Pasta bolognese – or simply just ragù, like it is known in Italy – is a complex sauce which involves a variety of cooking techniques. There is plenty of room for creative interpretation, and it seems that every cook has their very own version. Common sources of differences include which meats to use (beef, pork or veal) and what form of tomato – and how much – is employed (fresh, canned or paste). Cooking liquids can also differ from broth to tomato juices, or from wine to milk. The simmering time of the sauce can also vary from one hour to five. The earliest documented ragù recipe hails from the Bologna region, and the first printed version appeared in 1891. Traditionally the Bolognese sauce is served with broad and flat pasta shapes, like tagliatelle or pappardelle, and sometimes with penne or rigatoni.
2 onions, finely chopped
2 carrots, finely chopped
1 garlic clove, minced
2 celery sticks, finely chopped
500 gr/ 1 lb minced beef and pork
2 Italian sausages, casing removed
salt and pepper to taste
a pinch of chili powder
a pinch of nutmeg, freshly grated
250 ml/ 1 cup red wine
750 ml/ 3 1/3 cups (biological) passata di pomodoro
tagliatelle, pappardelle, or pasta of your choice
freshly ground Parmesan cheese
Saute the finely chopped onions, carrots, and celery together with the minced garlic in a pan for about 10 minutes.

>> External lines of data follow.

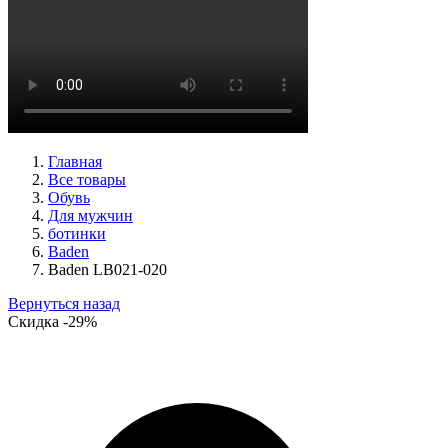
ботинки женские демисезонные Ara артикул 1211266-01
Размеры (RUS):
39
40
Перейти
к товару
Главная
Все товары
Обувь
Для мужчин
ботинки
Baden
Baden LB021-020
Вернуться назад
Скидка
-29%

Add the minced meat and the sausages and continue frying. Season with salt and pepper, and chili powder and freshly ground nutmeg and pour the red wine. Let the wine evaporate before adding the passata di pomodoro. Reduce the heat and let the sauce simmer on a very low heat for about 3 hours. Don’t forget to stir the sauce every 5 minutes, or when needed. Serve with tagliatelle or pappardelle, or some other pasta of your choice. Sprinkle freshly ground Parmesan cheese on top.